8 thoughts on “On parsing

  1. “Here’s my top ten (language-agnostic) parsing tips, focusing only on unstructured (non-XML) text files.”

    Err… Maybe this is needlessly pedantic, but most non-XML text files in use by bioinformatics software are very much structured. If you want to parse genuinely unstructured text files, you need a natural language parser. See here for some tips on picking one:

    http://www.biomedcentral.com/1471-2105/8/24

    Andrew.

  2. Neil, great post. I might add two tips that I’ve found useful.

    First, expanding on #6, under Linux you can use the “cut” command to isolate certain columns from a data file. The syntax:
    cut -d [delimiter] –fields=2,4,6,etc. [input] >[output]
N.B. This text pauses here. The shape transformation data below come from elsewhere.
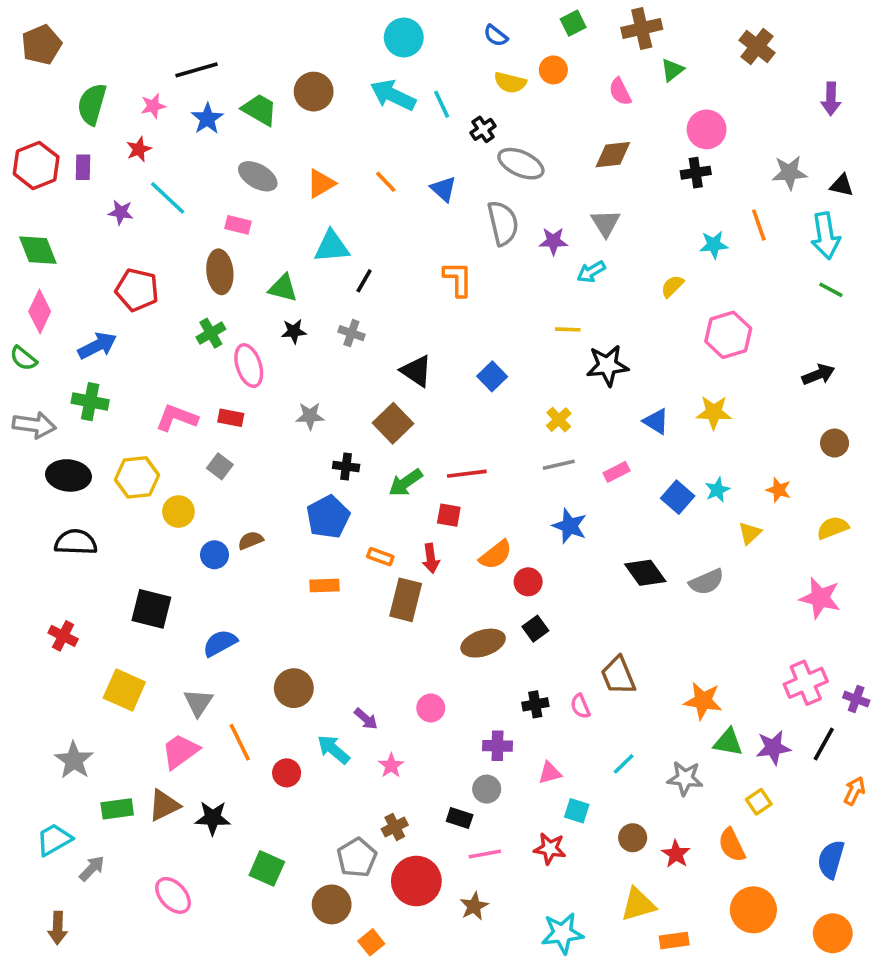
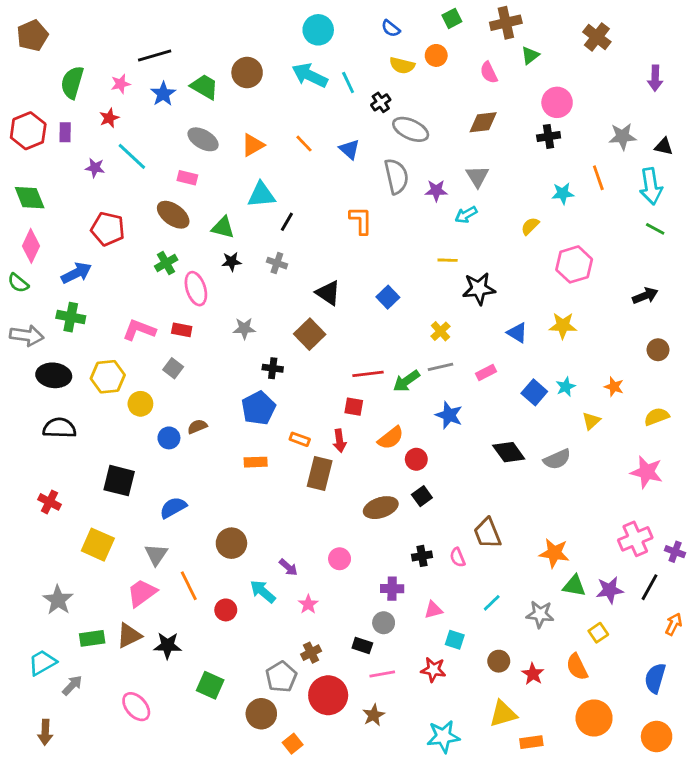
brown ellipse: (220, 272) -> (173, 215), turned -48
green arrow: (406, 483) -> (406, 381), moved

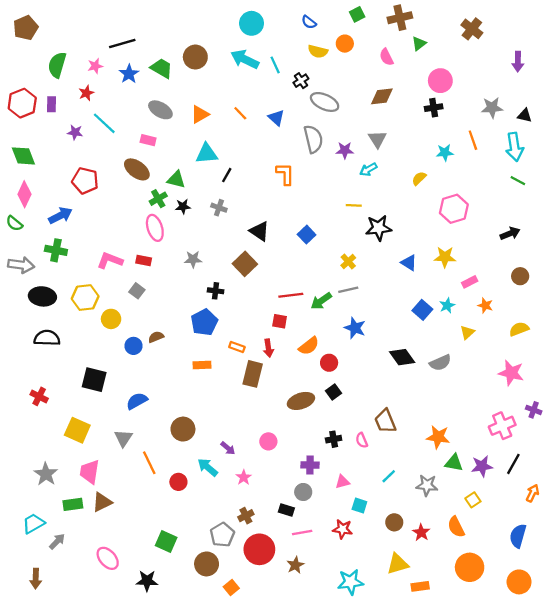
green cross: (166, 263) -> (158, 199), moved
pink rectangle: (486, 373) -> (470, 282), moved
purple cross: (675, 552) -> (534, 410), moved
pink trapezoid: (142, 593) -> (90, 472), moved, turned -45
black star: (167, 645) -> (147, 581), moved

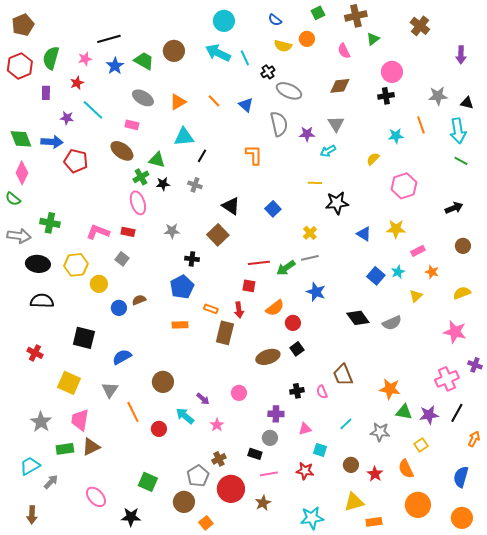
red hexagon: (22, 103) -> (20, 66), moved
blue arrow: (60, 216) -> (52, 142), moved, turned 30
    Secondly, for quick command-line scripting with Perl, the perl -pe command will read through a file one line at a time and perform your perl operations of choice on that line before outputting it. For example, this command would convert a comma-separated file to a tab-delimited file:
    perl -pe ‘$_ =~ s/\,/\t/g;’ myFile.csv >myFile.tsv

    See also “perl -pi -e” which allows you to manipulate files in-place.

    Cheers,

    Dan Koboldt
    Massgenomics
    http://www.massgenomics.org

  3. Why the hell has no-one written an interactive parser generator? Just feed it the files and help it out by marking the regions of interest, field boundaries, etc. Like those image colouring apps where you mark out the regions of colour you expect.

    This would be a godsend for the bioinformatics community.

  4. why is no one starting a parser-repository (any language) for bioinformatics parsers? like a debian-repository. just a bunch of files with in index…

  5. I have large text files. ~16,000 lines.
    They’re output each time I analyze my structures.
    I’m a bridge engineer.
    I’m trying to find a program to “surf the text” and grab what I want.
    Sounds like grep or other #6 programs could be all I need.
    Any Input?

  6. DWarner – it depends mostly on what you want to match and whether it’s on one line. For a quick match to a line, grep is good. For a more complex match – e.g. match several patterns and print them out, you’d want awk or some other scripting language. If the data are delimited in some way (spaces, tabs, commas), tools to process columns e.g. cut/paste can be useful. Have a Google for those keywords and examples.